I am a programmer, how do I get into field of Data Science?

First of all this term sounds so obscure.

Anyways..I am a software programmer. One of the languages I can code is Python. Speaking of Data I can use SQL and can do Data Scraping. What I figured out so far after reading soo many articles that Data Science is all about good at:

1- Stats

2- Algebra

3- Data Analysis

4- Visualisation.

5- Machine Learning.

What I know so far:

1- Python Programming 2- Data scrapping in Python

Can you experts guide me or suggest a roadmap to brush up both theory and practical? I have given around 8 months of time frame to myself.

Topic career beginner

Category Data Science


Basic courses like Andrew ng Machine Learning on Coursera or the Introduction to Statistical Learning (free) book would be my recommandations for a first step in Data Science / Machine Learning. They both cover basic statistical concepts and main modelling traps and are enough to start your first projects.

Then I would suggest you to find a domain of application, learn about it and put your knowledge into work. Depending on what you want to achieve you will have plenty of occasions to dive into specific fields if needed (a given library, advanced statistics, domain oriented tools like for NLP or computer vision...).

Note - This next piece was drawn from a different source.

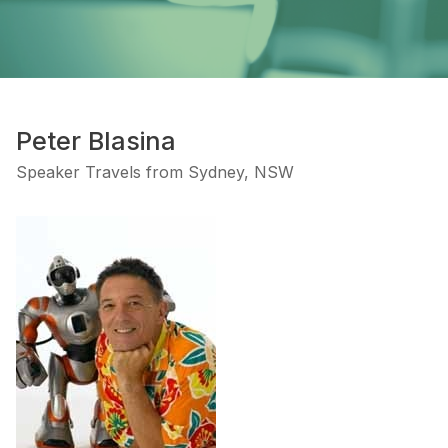
Peter Blasina
Speaker Travels from Sydney, NSW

If you are a programmer, you could start with a Decision Tree classifier, focus on understanding the math behind Entropy and Information-Gain. It is essential to understand that ML is just all about data compression.

I'd highly disagree with some of the other answers on the value of practical courses. Most valuable for ML is math: number theory, linear algebra and probability theory.

If you don't focus on math, the only thing that you will learn is, how to use some library for doing magic, that's not machine learning and not science at all.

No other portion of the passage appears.